• Instructions to follow:
Reproduce precisely the lines between the start of the data below and the line with "qr-plus-promo.ru", both included.

• Source records:
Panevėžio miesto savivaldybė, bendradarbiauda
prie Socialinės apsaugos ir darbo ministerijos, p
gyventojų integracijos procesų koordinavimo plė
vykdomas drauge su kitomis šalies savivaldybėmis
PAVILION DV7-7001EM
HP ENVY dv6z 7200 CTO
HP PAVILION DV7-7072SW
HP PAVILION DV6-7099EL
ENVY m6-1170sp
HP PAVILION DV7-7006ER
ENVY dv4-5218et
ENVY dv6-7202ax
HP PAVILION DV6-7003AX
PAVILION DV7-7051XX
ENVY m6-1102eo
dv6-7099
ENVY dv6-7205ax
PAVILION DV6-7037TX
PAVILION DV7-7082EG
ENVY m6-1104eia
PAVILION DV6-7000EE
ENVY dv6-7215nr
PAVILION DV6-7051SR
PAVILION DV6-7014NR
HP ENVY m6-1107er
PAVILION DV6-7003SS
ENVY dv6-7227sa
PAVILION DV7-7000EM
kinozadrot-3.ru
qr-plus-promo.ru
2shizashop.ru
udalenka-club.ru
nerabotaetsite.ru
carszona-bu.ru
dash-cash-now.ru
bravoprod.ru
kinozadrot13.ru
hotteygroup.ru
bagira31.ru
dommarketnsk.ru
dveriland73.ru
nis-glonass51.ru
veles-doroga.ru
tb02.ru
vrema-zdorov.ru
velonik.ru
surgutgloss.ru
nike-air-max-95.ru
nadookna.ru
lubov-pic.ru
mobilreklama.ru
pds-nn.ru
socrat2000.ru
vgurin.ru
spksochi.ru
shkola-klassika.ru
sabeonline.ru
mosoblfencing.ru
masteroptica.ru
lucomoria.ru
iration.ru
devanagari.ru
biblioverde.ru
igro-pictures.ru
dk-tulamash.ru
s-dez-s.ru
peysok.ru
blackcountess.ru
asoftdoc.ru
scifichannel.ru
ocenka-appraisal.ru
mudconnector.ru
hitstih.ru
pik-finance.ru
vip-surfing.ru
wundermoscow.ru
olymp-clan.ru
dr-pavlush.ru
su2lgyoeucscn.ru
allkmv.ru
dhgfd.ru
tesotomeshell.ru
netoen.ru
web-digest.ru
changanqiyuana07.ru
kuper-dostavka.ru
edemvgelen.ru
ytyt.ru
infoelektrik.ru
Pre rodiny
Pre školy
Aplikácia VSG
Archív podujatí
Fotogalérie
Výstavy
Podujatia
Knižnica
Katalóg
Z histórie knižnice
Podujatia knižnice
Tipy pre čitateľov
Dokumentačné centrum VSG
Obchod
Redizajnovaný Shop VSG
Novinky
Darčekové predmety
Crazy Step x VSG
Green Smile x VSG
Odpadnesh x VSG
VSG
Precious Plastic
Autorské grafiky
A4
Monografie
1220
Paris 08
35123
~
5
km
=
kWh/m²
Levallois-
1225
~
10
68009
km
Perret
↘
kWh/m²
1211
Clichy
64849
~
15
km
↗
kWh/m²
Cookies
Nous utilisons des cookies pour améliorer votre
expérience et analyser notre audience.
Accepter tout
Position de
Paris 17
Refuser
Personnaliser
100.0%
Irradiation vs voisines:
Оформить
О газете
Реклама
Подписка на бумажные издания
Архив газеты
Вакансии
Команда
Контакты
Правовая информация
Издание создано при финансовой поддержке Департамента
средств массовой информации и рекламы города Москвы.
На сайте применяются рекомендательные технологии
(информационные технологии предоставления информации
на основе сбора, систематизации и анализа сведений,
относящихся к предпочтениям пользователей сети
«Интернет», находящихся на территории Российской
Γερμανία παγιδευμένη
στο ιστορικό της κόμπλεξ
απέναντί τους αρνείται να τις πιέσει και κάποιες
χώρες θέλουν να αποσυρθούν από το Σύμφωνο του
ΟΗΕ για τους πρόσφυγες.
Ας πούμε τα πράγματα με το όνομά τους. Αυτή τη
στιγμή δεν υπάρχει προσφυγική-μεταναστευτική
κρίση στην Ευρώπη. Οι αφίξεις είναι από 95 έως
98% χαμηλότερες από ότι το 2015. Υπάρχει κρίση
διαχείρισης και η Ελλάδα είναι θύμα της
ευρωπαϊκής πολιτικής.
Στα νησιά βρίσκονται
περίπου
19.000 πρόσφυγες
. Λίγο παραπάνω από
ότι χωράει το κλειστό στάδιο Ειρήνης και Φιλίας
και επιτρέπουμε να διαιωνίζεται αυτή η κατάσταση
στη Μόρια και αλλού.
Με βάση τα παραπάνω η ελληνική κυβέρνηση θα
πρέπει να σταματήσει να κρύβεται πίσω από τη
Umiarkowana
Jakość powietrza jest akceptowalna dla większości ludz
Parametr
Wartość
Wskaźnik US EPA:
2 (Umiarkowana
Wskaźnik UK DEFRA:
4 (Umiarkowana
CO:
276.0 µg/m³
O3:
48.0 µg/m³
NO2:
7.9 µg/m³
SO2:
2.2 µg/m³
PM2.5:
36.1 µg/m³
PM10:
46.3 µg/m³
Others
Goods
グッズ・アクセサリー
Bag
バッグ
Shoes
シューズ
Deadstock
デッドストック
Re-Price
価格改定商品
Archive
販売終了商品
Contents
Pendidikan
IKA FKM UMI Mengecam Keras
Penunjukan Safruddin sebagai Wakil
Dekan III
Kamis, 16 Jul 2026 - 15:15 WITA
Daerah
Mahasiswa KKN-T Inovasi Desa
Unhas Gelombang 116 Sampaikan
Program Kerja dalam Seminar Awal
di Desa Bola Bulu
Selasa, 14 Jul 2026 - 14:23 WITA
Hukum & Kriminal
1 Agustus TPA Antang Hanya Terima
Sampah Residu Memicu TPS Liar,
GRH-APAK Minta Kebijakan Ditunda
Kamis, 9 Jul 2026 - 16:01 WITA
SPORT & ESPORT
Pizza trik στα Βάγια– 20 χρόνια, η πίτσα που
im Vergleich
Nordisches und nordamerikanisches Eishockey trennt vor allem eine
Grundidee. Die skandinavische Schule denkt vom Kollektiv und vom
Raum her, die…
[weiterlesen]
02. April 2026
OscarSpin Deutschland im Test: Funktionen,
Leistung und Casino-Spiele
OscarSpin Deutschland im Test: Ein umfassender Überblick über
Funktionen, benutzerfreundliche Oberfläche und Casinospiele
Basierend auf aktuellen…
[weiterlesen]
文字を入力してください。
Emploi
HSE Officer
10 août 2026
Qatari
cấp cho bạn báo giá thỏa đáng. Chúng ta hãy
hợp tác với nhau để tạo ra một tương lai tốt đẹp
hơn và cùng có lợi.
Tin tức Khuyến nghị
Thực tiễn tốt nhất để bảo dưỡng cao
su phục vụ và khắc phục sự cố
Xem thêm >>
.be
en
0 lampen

• Answer below:
Panevėžio miesto savivaldybė, bendradarbiauda
prie Socialinės apsaugos ir darbo ministerijos, p
gyventojų integracijos procesų koordinavimo plė
vykdomas drauge su kitomis šalies savivaldybėmis
PAVILION DV7-7001EM
HP ENVY dv6z 7200 CTO
HP PAVILION DV7-7072SW
HP PAVILION DV6-7099EL
ENVY m6-1170sp
HP PAVILION DV7-7006ER
ENVY dv4-5218et
ENVY dv6-7202ax
HP PAVILION DV6-7003AX
PAVILION DV7-7051XX
ENVY m6-1102eo
dv6-7099
ENVY dv6-7205ax
PAVILION DV6-7037TX
PAVILION DV7-7082EG
ENVY m6-1104eia
PAVILION DV6-7000EE
ENVY dv6-7215nr
PAVILION DV6-7051SR
PAVILION DV6-7014NR
HP ENVY m6-1107er
PAVILION DV6-7003SS
ENVY dv6-7227sa
PAVILION DV7-7000EM
kinozadrot-3.ru
qr-plus-promo.ru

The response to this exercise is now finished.